The war against malaria has been on for long, but still seems far from ending as malaria remains endemic and life-threatening in developing countries including Nigeria.

Isaac Adewole
Minister of Health, Isaac Adewole

Medical experts blame malaria prevalence on several factors including inadequate funds, drug counterfeiting, malaria resistance to drugs, mosquito’s resistance to insecticides and global warming.

Analysts also identified dearth of research into malaria cure, as a major factor.

Mr Chukwu Okoronkwo, Head, Advocacy, Communication and Social Mobilisation, National Malaria Elimination Programme, Federal Ministry of Health, is worried that although some donor-agencies have strongly supported malaria elimination, Nigeria still has huge gaps.

“Quite a lot of donor-partners are supporting malaria elimination in the country, but we still have huge gaps, which is why malaria is still endemic in Nigeria.

“We are appealing to more donor-agencies to come in; governments should also increase their funding for malaria elimination,’’ Okoronkwo says.

According to the World Malaria Report 2017, Nigeria contributes 27 per cent of the global 216 million malaria cases and 24 per cent of the 445,000 deaths due to malaria annually.

This means that about three of 10 persons suffering malaria in the world live in Nigeria, while one of four deaths from malaria globally occurs in Nigeria.

According to analysts, Nigeria’s annual record of over 54 million malaria cases in the last three years gives room for concern and the need for wider research to find innovative ways to reduce the burden.

The 2015 National Malaria Indicator Survey shows that the North West has 37 per cent prevalence rate, North Central 32 per cent, North East 26 per cent, South South 19 per cent, South West 17 per cent, and South East 14 per cent.

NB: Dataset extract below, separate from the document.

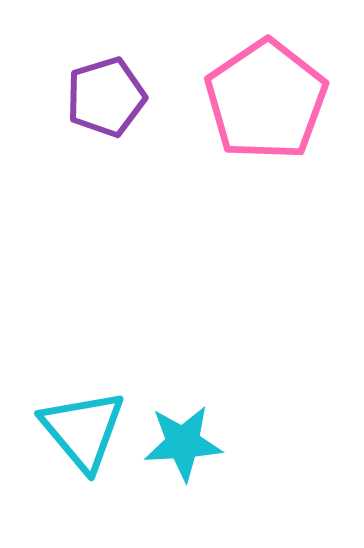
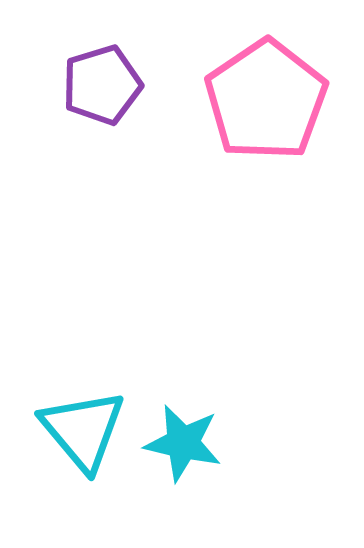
purple pentagon: moved 4 px left, 12 px up
cyan star: rotated 16 degrees clockwise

The World Health Organisation believes that advanced research efforts, sustained financing and political will are among major strategies that can be applied to win the war against malaria.

Dr Sam Awolola, Deputy Director and Head, Malaria Research Programme, Nigeria Institute of Medical Research (NIMR), is of the opinion that contributions of African governments to malaria research funding is low compared with the burden of the disease.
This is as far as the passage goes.